C# creating buffer overflow

6.3k Views Asked by At

I'm trying to create a buffer overflow with C# for a school project:

unsafe
{
    fixed (char* ptr_str = new char[6] {'H', 'a', 'l', 'l', 'o', ','})
    {
        fixed (char* ptr_str2 = new char[6] {'W', 'e', 'r', 'e', 'l', 'd'})
        {
            fixed (char* ptr_str3 = new char[6] {'!', '!', '!', '!', '!', '!'})
            {
                for (int i = 0; i < 8; i++)
                {
                    ptr_str2[i] = 'a';
                }

                for (int i = 0; i < 6; i++)
                {
                    this.Label2.Text += ptr_str[i];
                    this.Label3.Text += ptr_str2[i];
                    this.Label4.Text += ptr_str3[i];
                }
            }
        }
    }
}

I thought this would flood ptr_str2 and thereby overwriting chars in ptr_str. However that does not seem to happen. It does execute but the values in ptr_str are not overwritten.

Can anyone help with achieving this? I don't understand what I'm doing wrong.

4

There are 4 best solutions below

6
On BEST ANSWER

You are missing the fact that arrays are objects themselves. They have an object header like any managed reference type and a private field that stores the array size. You have to overwrite those first before you start overwriting the array elements. On a 32-bit machine, you'll start overwriting the first element of ptr_str2 with this:

                        for (int i = 0; i < 13; i++) {
                            ptr_str[i] = 'a';
                        }

Of course, it had to be 13.

Observe this by setting a breakpoint on the for loop.
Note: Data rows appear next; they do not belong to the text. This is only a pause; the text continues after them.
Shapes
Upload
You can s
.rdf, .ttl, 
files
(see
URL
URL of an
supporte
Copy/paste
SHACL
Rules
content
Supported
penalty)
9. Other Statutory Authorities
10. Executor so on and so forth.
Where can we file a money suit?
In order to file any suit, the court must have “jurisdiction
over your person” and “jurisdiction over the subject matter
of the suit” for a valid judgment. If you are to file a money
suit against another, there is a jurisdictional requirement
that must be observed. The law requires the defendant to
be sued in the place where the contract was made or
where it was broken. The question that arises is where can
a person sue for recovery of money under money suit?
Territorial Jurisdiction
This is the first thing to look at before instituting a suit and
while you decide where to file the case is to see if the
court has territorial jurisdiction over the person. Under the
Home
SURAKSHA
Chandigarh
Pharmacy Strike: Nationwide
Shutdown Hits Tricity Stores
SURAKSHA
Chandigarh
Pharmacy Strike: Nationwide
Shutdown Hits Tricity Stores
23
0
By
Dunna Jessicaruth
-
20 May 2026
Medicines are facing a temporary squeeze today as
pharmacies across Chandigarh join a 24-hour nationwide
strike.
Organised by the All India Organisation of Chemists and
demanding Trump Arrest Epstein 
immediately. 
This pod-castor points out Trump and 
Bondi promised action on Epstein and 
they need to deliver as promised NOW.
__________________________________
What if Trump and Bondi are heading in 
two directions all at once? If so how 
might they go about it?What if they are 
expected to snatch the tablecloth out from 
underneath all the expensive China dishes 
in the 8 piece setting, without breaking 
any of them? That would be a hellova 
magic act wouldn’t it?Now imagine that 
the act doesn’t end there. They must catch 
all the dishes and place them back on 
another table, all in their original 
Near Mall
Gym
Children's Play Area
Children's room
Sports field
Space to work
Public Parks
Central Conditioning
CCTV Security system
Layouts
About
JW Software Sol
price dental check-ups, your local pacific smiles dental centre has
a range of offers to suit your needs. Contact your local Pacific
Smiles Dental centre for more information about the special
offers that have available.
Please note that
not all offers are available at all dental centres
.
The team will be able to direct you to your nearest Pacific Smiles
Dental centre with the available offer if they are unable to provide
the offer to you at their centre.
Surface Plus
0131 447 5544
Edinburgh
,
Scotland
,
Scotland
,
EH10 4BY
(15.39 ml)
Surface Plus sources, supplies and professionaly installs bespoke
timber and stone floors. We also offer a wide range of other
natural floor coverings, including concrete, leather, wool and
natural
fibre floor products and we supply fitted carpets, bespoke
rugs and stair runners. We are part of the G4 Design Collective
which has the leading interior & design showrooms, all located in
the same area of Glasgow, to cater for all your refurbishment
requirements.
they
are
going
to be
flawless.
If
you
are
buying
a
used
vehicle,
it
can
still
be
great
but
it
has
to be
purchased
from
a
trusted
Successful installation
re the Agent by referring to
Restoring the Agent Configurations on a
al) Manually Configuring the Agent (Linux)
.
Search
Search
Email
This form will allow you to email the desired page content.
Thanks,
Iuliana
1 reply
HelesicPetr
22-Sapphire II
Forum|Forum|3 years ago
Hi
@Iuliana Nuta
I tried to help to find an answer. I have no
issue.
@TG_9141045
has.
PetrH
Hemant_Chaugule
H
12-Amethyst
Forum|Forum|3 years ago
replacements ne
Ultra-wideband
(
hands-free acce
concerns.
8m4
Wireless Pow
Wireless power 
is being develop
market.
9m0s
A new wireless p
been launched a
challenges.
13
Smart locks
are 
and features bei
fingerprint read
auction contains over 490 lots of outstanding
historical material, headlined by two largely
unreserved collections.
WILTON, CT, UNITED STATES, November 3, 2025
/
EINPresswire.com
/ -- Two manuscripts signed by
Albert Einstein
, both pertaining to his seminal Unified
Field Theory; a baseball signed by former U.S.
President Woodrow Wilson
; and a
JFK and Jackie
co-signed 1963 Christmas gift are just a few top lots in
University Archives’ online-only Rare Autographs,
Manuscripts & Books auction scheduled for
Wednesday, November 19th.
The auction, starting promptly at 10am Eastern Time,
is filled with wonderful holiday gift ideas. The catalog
Debug + Windows + Memory + Memory 1, type "ptr_str" in the Address box. Step the code to see the memory getting changed. You'll see ptr_str2 right after that, 4 bytes for the syncblk, 4 bytes for the method table pointer and 4 bytes for the array length. 12 bytes total, 6 chars.

2
On

The traditional attack that exploits a buffer overflow overflows a stack buffer; you are overflowing a heap buffer. It is a lot easier to see a write to one buffer smashing another buffer when they're both on the stack. Try using stackalloc instead of new char to force the allocation into the stack.

2
On

Stack overflow is an overflow of calling stack. It is done much easier:

int Test ()
{
    return Test ();
}

Console.WriteLine (Test ());

If you meant buffer overflow, there is a similar question.

3
On

You do not seem to be making a Stackoverflow here - you aren't really using the stack at all. You seem instead to be trying to create a buffer overflow, I assume thinking that unsafe C# is like C, which it is similar but with several important differences.

A stackoverflow can be made simply:

public void Stackoverflow()
{
    Stackoverflow();
}

and then by calling Stackoverflow() somewhere.